Extremophiles: Microbes That Love Extremes

“Microbes run this world. We just live in it.”

- Dan Rothman, geochemist, Massachusetts Institute of Technology


“For small creatures such as we, the vastness [of the universe] is made bearable only through love.”

- Carl Sagan, American astronomer, author



Recently, researchers reported two exciting discoveries in the field of microbiology that involve an extraordinary group of microbes called extremophiles. In the January 6th Science article “Oxygen and nitrogen production by an ammonia-oxidizing archaeon,” scientists described a microbe named Nitrosopumilus marbimus that is able to survive in dark, oxygen-depleted environments by producing oxygen on its own using a biological process that has never been seen before.

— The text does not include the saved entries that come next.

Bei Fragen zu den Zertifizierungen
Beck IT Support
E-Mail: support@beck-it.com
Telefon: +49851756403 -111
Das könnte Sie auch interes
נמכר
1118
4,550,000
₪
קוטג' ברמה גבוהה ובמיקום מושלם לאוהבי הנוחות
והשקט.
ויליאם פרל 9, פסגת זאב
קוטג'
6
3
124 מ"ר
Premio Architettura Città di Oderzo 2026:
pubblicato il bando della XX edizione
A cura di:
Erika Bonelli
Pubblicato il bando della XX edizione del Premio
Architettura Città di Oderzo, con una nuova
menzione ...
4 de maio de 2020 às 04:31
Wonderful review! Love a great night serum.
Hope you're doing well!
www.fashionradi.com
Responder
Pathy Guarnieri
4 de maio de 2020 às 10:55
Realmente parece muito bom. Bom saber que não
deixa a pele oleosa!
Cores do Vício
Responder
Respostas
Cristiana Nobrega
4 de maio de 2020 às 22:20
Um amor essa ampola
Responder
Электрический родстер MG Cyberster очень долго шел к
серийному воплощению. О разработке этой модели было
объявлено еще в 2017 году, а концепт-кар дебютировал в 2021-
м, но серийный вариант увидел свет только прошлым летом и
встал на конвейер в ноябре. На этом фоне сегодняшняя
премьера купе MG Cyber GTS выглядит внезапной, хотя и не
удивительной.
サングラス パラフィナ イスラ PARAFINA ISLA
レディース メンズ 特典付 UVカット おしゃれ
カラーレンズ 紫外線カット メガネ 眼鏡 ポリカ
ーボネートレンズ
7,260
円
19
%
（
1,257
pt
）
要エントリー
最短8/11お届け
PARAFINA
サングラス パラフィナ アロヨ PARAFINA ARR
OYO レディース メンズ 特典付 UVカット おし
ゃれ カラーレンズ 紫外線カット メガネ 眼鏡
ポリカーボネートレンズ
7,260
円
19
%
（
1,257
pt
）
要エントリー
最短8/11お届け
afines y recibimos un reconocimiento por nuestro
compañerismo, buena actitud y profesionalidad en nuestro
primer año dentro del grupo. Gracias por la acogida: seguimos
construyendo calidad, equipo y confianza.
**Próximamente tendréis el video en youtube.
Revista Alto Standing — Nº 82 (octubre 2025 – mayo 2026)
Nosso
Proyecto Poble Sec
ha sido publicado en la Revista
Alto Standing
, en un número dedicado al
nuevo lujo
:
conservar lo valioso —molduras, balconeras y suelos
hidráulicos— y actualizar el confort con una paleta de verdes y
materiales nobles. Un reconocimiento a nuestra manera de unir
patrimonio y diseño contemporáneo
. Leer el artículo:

The second discovery, announced on January 25 in an article in New Scientist, “Microbes survive deep below the seafloor at temperatures up to 120 C,” researchers found that samples of sediments 1.2 kilometers below the seafloor contain an abundant supply of living microbes. For readers who thought that temperatures well above boiling, such as 120 C (248 F), would kill everything, well, think again. As Tina Treude, UCLA Professor of Marine Geomicrobiology, commented: “Life seems to be everywhere. I would speculate that wherever there’s energy that can be exploited by microorganisms, life finds a way.”


Extremophiles are the focus of this week’s Germ Gems post.

What and where are the extremophiles? An extremophile (from Latin extremus meaning “extreme” and Greek philia meaning “love’) is an organism that is able to live (and in some cases thrive) in extreme environments, that is, environments that make survival challenging, such as extremely high or low temperatures, pH levels, radiation, or salinity. Because many of the technologies needed to detect and define the nature of extremophiles didn’t even exist until the past half century, scientists only recently recognized the outsized importance of extremophiles in the evolutionary history of our planet.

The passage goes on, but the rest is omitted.